→ What the task requires: Please repeat the records word for word and skip the pictures.

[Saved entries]
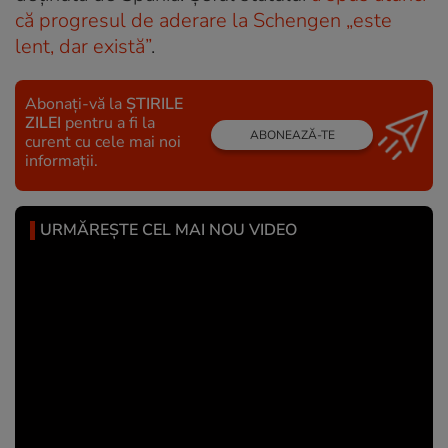
că progresul de aderare la Schengen „este
lent, dar există”
.
Abonați-vă la
ȘTIRILE
ZILEI
pentru a fi la
ABONEAZĂ-TE
curent cu cele mai noi
informații.
URMĂREȘTE CEL MAI NOU VIDEO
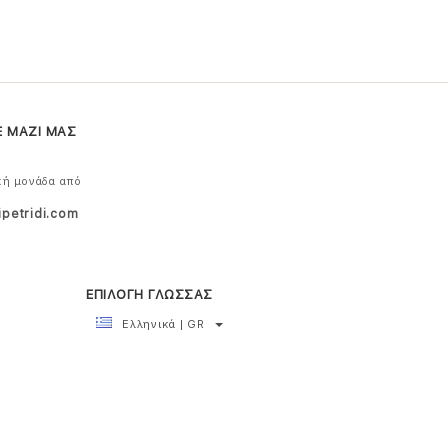
Ε ΜΑΖΙ ΜΑΣ
κή μονάδα από
ipetridi.com
ΕΠΙΛΟΓΗ ΓΛΩΣΣΑΣ
Ελληνικά | GR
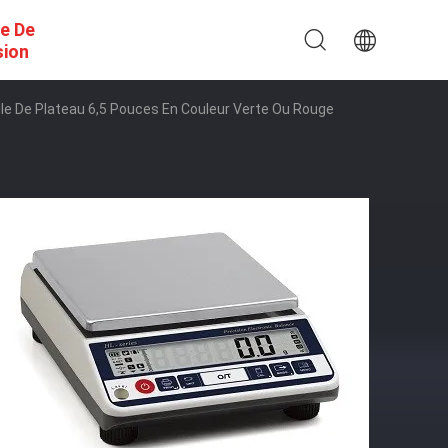
e De
sion
lle De Plateau 6,5 Pouces En Couleur Verte Ou Rouge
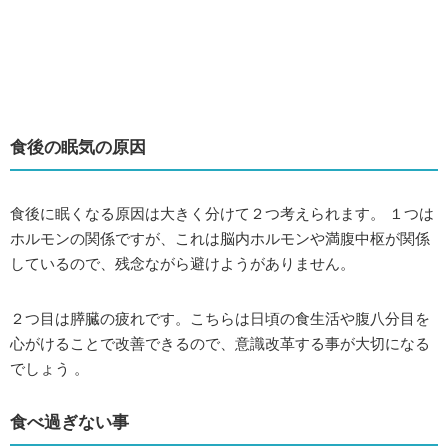
食後の眠気の原因
食後に眠くなる原因は大きく分けて２つ考えられます。 １つは
ホルモンの関係ですが、これは脳内ホルモンや満腹中枢が関係
しているので、残念ながら避けようがありません。
２つ目は膵臓の疲れです。こちらは日頃の食生活や腹八分目を
心がけることで改善できるので、意識改革する事が大切になる
でしょう 。
食べ過ぎない事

→ Output for this exercise:
că progresul de aderare la Schengen „este
lent, dar există”
.
Abonați-vă la
ȘTIRILE
ZILEI
pentru a fi la
ABONEAZĂ-TE
curent cu cele mai noi
informații.
URMĂREȘTE CEL MAI NOU VIDEO
Ε ΜΑΖΙ ΜΑΣ
κή μονάδα από
ipetridi.com
ΕΠΙΛΟΓΗ ΓΛΩΣΣΑΣ
Ελληνικά | GR
e De
sion
lle De Plateau 6,5 Pouces En Couleur Verte Ou Rouge
食後の眠気の原因
食後に眠くなる原因は大きく分けて２つ考えられます。 １つは
ホルモンの関係ですが、これは脳内ホルモンや満腹中枢が関係
しているので、残念ながら避けようがありません。
２つ目は膵臓の疲れです。こちらは日頃の食生活や腹八分目を
心がけることで改善できるので、意識改革する事が大切になる
でしょう 。
食べ過ぎない事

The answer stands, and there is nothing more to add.